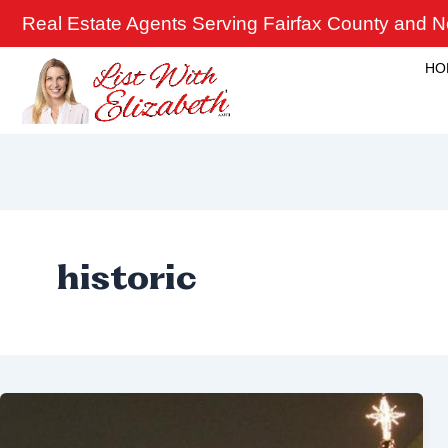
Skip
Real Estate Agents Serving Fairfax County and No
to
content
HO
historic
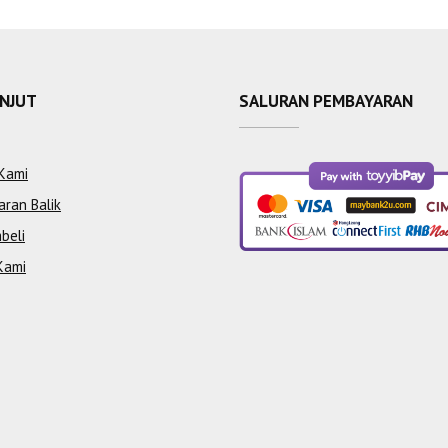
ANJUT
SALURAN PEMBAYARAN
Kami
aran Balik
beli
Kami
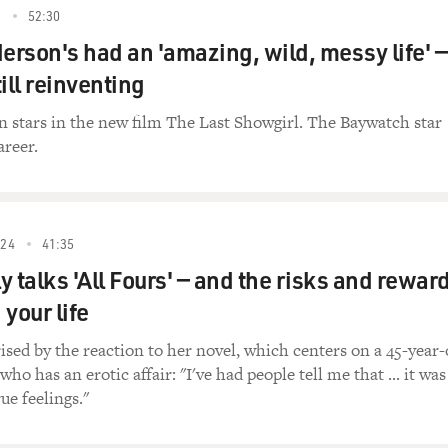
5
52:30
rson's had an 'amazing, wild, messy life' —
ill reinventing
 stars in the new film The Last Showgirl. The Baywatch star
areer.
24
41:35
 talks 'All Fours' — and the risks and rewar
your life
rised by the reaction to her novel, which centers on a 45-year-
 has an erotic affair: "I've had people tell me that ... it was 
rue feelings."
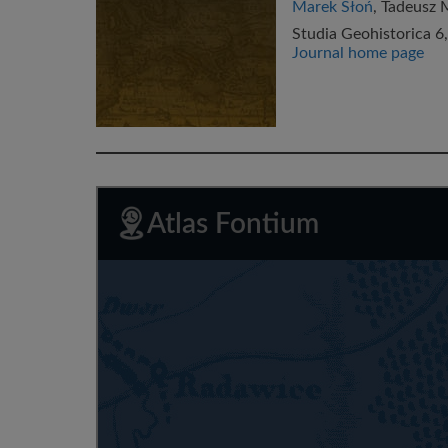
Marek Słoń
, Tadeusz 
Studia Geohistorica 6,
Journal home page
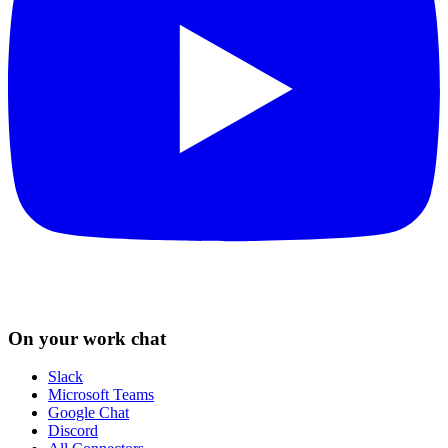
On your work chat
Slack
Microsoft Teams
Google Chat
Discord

┄┄┄┄┄┄┄┄┄┄┄┄┄┄┄┄┄┄┄┄

The problem
Whichever lines of the records above hold the word "life" should all be copied out.

Exercise response
rson's had an 'amazing, wild, messy life' —
your life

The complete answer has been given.